In some patients, it will become evident during the course of the operation that complete or adequate adhesiolysis is not possible or may risk vascular injury to a substantial segment of bowel because of the acute inflammatory nature or tenacity of the adhesions. This situation is especially common when celiotomy is deemed necessary or performed too soon after a previous intra-abdominal procedure (see the following section on early postoperative small bowel obstruction). This situation is especially common when the previous operation involved an extensive adhesiolysis. In such situations, it may be important to control any bowel injuries present, end any further dissection, and conclude the operation to prevent further bowel injury and its potential sequelae. This approach has been used by the senior author five times in 25 years of practice. This “conservative” approach may allow the acute inflammatory process to resolve or regress (often 3–6 months); should the obstruction not resolve by 6 months, the plan should be to reoperate at a time when the adhesions have matured, allowing a more controllable and much safer adhesiolysis. In some situations, the mature decision might be to provide proximal diversion with a proximal enterostomy if the obstruction has no chance for resolution (eg, due to malignancy or radiation) or if a more distal bowel repair is tenuous, or to place a tube gastrostomy for diversion and patient comfort. Pursuing a futile attempt to complete the adhesiolysis puts the patient at risk for serious bowel injury or devascularization injury necessitating resection of otherwise normal bowel with the risk of enterocutaneous fistulation or subsequent short bowel syndrome.

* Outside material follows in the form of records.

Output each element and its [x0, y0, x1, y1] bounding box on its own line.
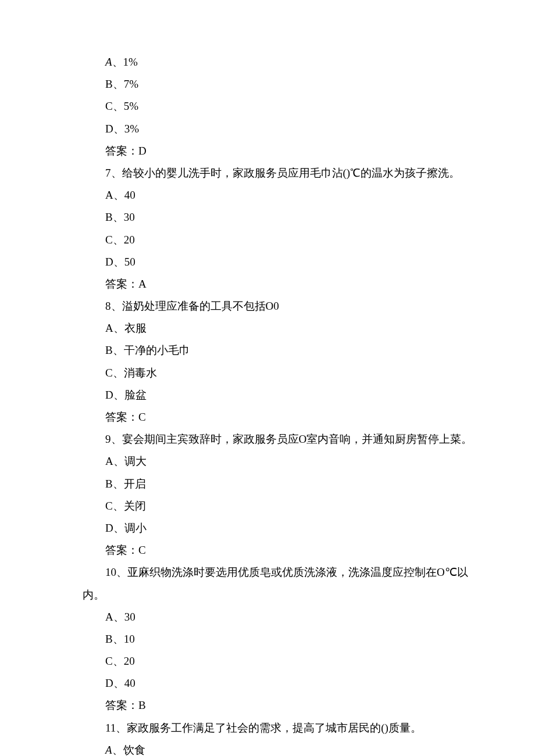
- q10-stem-line2: 内。: [0, 584, 535, 606]
- q8-option-d: D、脸盆: [0, 384, 535, 406]
- q7-answer: 答案：A: [0, 273, 535, 295]
- q10-option-c: C、20: [0, 650, 535, 672]
- q8-stem: 8、溢奶处理应准备的工具不包括O0: [0, 295, 535, 317]
- option-letter: A: [105, 56, 112, 68]
- q9-option-d: D、调小: [0, 517, 535, 539]
- q11-stem: 11、家政服务工作满足了社会的需求，提高了城市居民的()质量。: [0, 717, 535, 739]
- q7-option-c: C、20: [0, 229, 535, 251]
- q8-answer: 答案：C: [0, 406, 535, 428]
- option-text: 、饮食: [112, 744, 145, 756]
- q7-option-b: B、30: [0, 206, 535, 228]
- q8-option-c: C、消毒水: [0, 362, 535, 384]
- q9-stem: 9、宴会期间主宾致辞时，家政服务员应O室内音响，并通知厨房暂停上菜。: [0, 428, 535, 450]
- q7-option-a: A、40: [0, 184, 535, 206]
- q6-answer: 答案：D: [0, 140, 535, 162]
- option-text: 、1%: [112, 56, 138, 68]
- q10-option-b: B、10: [0, 628, 535, 650]
- q6-option-a: A、1%: [0, 51, 535, 73]
- q10-stem-line1: 10、亚麻织物洗涤时要选用优质皂或优质洗涤液，洗涤温度应控制在O℃以: [0, 561, 535, 583]
- q9-option-b: B、开启: [0, 473, 535, 495]
- option-letter: A: [105, 744, 112, 756]
- q7-stem: 7、给较小的婴儿洗手时，家政服务员应用毛巾沾()℃的温水为孩子擦洗。: [0, 162, 535, 184]
- q7-option-d: D、50: [0, 251, 535, 273]
- document-page: A、1% B、7% C、5% D、3% 答案：D 7、给较小的婴儿洗手时，家政服…: [0, 0, 535, 756]
- q8-option-a: A、衣服: [0, 317, 535, 339]
- q6-option-b: B、7%: [0, 73, 535, 95]
- q10-answer: 答案：B: [0, 694, 535, 716]
- q9-option-a: A、调大: [0, 450, 535, 472]
- q10-option-d: D、40: [0, 672, 535, 694]
- q6-option-c: C、5%: [0, 95, 535, 117]
- q11-option-a: A、饮食: [0, 739, 535, 756]
- q10-option-a: A、30: [0, 606, 535, 628]
- q9-answer: 答案：C: [0, 539, 535, 561]
- q9-option-c: C、关闭: [0, 495, 535, 517]
- q6-option-d: D、3%: [0, 118, 535, 140]
- q8-option-b: B、干净的小毛巾: [0, 339, 535, 361]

Over the last 100 years, multiple approaches have been employed in an attempt to prevent the formation of unwanted postoperative adhesions. These attempts include, among others, the use of cow cecum, shark peritoneum, sea snake venom, and fish bladder, as well as multiple fluids, mechanical barriers, and gels.81 The concept of separating injured surfaces mechanically to prevent adhesions is a very attractive one. The formation of fibrin bridges (and thus adhesions) may be preventable by separating injured surfaces in the postoperative interval during the critical period of healing and mesothelialization by application of an absorbable “biofilm.” Estimates of the minimum amount of time necessary for an impermeable or semipermeable barrier to prevent adhesion formation appear to be about 36 hours. Some authors have placed a Silastic sheet between two injured peritoneal surfaces; when left in place for 36 hours, no adhesions formed between these surfaces thereafter.17 Others have postulated that separating the surfaces at risk for the first 5–7 days until full mesothelialization occurs would seem to be most effective; however, the barrier should not incite its own inflammatory response and should not decrease fibrinolytic activity or suppress access to oxygen. The ideal product, therefore, should be bioabsorbable (preferably via a process such as hydrolysis), last only about 5–7 days, be easy to apply, be interposed between all injured surfaces, and not itself incite an inflammatory reaction.
The most effective method to date has been the application of a sheet of bioresorbable, hyaluronate membrane; this approach has been shown to decrease the formation of adhesions at the site of application.81,83 In addition, two recent systematic reviews have demonstrated that use of this product, indeed, decreases adhesion formation at the site of application.84,85 These reviews, however, both support the observation that use of a hyaluronate membrane application did not decrease the incidence of postoperative bowel obstruction nor did it decrease the need for operative intervention for intestinal obstruction. Furthermore, if the membrane is wrapped around an intestinal anastomosis, the leak rate is increased.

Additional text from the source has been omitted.